If you are using SFRA, you have the advantage of quickly incorporating new features to enhance the digital shopping journey of your customers. So if you want to get on the bandwagon, you need to use the new all-in-one feature cartridge (plugin_cartridge_merge) that makes it easy to install and use several optional SFRA features in your current setup without the help of a developer. It also makes it easy to selectively disable optional features. You get to a true headless commerce player when you use the cartridge to bring all of the advantages of Shopper Login Access and API Access Service to SFRA, a monolithic setup.

However, keep in mind that there are a few risks:

  • Using this API can impact your site’s performance a bit since the cartridge adds three to four remote API calls to the flow. But there’s nothing to worry about as these Salesforce services abide by the same performance and uptime rules as the other B2C Commerce services.
  • 4 remote APIs(2 SCAPI and 2 OCAPI calls) are used to get the login and registration through Shopper Login Access and API Access Service to work. This leaves you with 4 API calls remaining that you can do during the log-in procedure. According to an update, 5 API calls are needed during registration in some cases, which makes up for a large part of your “budget”

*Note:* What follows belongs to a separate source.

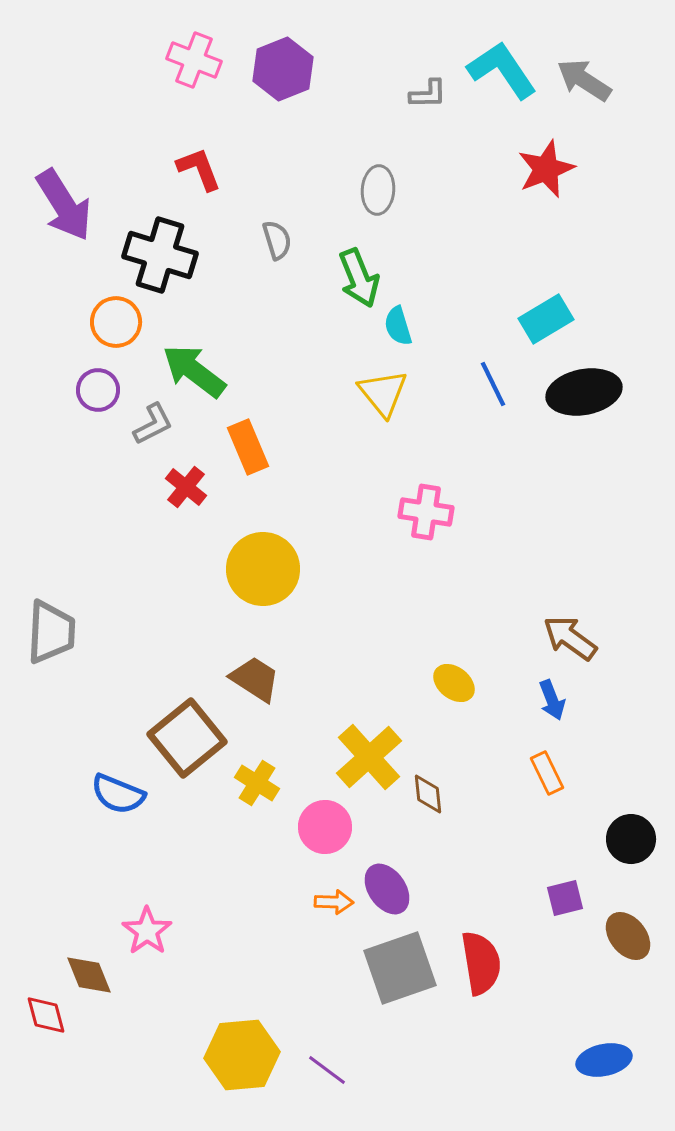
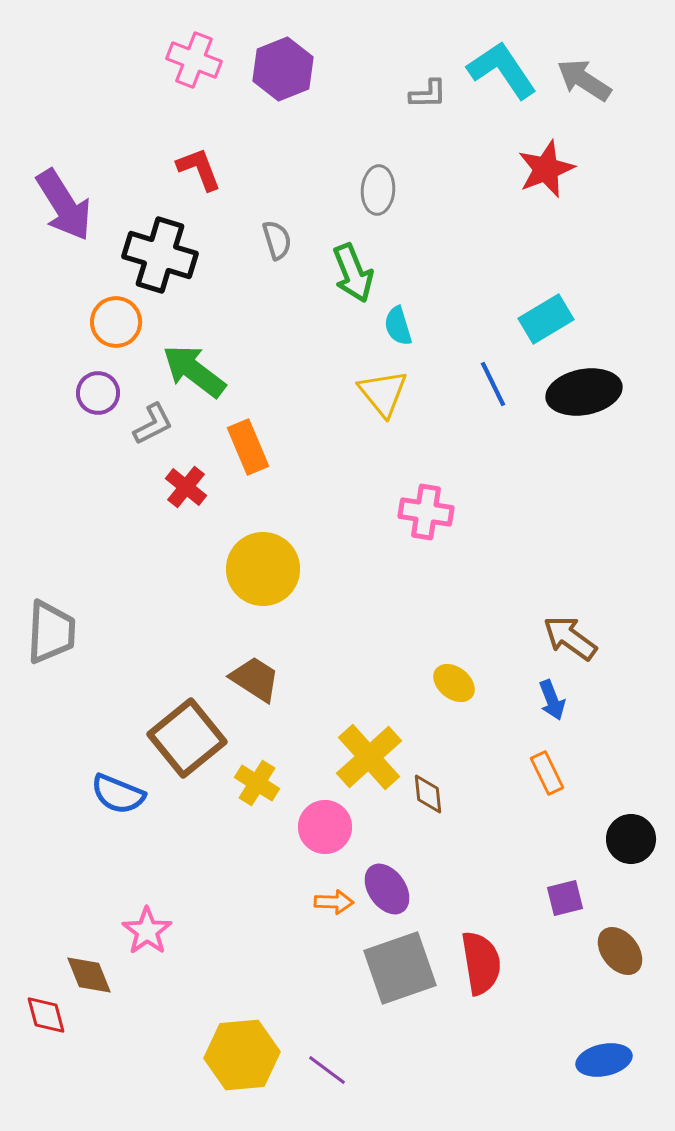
green arrow at (359, 278): moved 6 px left, 5 px up
purple circle at (98, 390): moved 3 px down
brown ellipse at (628, 936): moved 8 px left, 15 px down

You can continue to use SiteGenesis, however, it won’t be plug-and-play anymore, as it was the case with SFRA. But the code is simple enough and can be used as a cheat sheet to implement the desired version for SiteGenesis.

Commerce Cloud Storefront Reference Architecture (SFRA) – What are the things you need to consider while you make a move?


Shopper Login Access and API Access Service can help extend user sessions in a secured environment. This headless API can work across channels. Besides extending the session time up to 90 days, users can also take advantage of the Single Sign-On feature. For those on a monolithic set-up, this could mean working in an all-in-one feature cartridge that unlocks many optional SFRA features without the help of a developer.